Désormais, concentrons-nous sur l’aspect des deux petites tours. Elles sont couvertes d’un bardage rapporté en verre émaillé extra-blanc, qui renvoie une luminosité – sauf pour les pignons en béton grège – d’un blanc éclatant comme un sourire ultra-bright (les plus anciens se souviendront d’une publicité pour l’hygiène dentaire). Sauf que cette blancheur pure, froide, stérile et devenue à la mode, aurait de quoi – me semble-t-il – nous inquiéter sur l’état d’esprit des acteurs de la construction, sachant que les bâtiments que nous habitons devraient nous ressembler… puisque la façade n’est autre que la peau que nous habitons. Sommes-nous tous blancs-purs? Mais j’en fais trop, sûrement, parce que déjà des flashs excitent ma rétine. Plein les mirettes, vous annonçais-je plus haut. Ce parement immaculé et lisse n’étant pas suffisant, certainement, il fallait un truc en plus. Mais quoi? Parbleu, des écailles rapportées et des garde-corps de balcons, tous en verre dichroïque; parce que le dichroïque… c’est fantastique! « Un peu que c’est fantastique », me dit une voix intérieure, « ça donne des reflets changeants, du jaune au bleu en passant par le vert, éclatants de lumière. » Tiens, ça me donne une idée: lors d’un prochain cocktail mondain, je me vêtirai d’un costume paré d’écailles dichroïques, pour épater la galerie! 
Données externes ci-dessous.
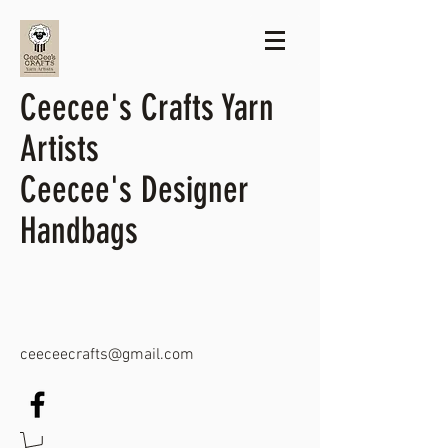
Ceecee's Crafts Yarn
Artists
Ceecee's Designer
Handbags
ceeceecrafts@gmail.com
Blague à part, l’effet visuel de ces « illuminations » en plein jour a de quoi estomaquer le quidam (de Paname) habitué à l’enduit ton clair, à la pierre de taille haussmannienne, au béton brut ou peint, au verre clair et aux récents bardages en aluminium prélaqué; et Bernard Bühler est le spécialiste de ces effets. Cependant, n’omettant pas qu’il s’agit – ici à nouveau – d’un choix fort, je m’interroge sur la possible prolifération d’immeubles chargés, les uns plus que les autres, de bardages miroitants.

Quand bien même il mentionnait les grandes heures du passé, les chefs-d’œuvre et l’absolu, je me souviens d’un mot de Victor Hugo et l’astreins au temps présent, aux bâtiments et à la tendance; il disait à peu près ceci: « L’œil n’a qu’une quantité d’éblouissement possible. » Éblouissons-nous, puis méditons.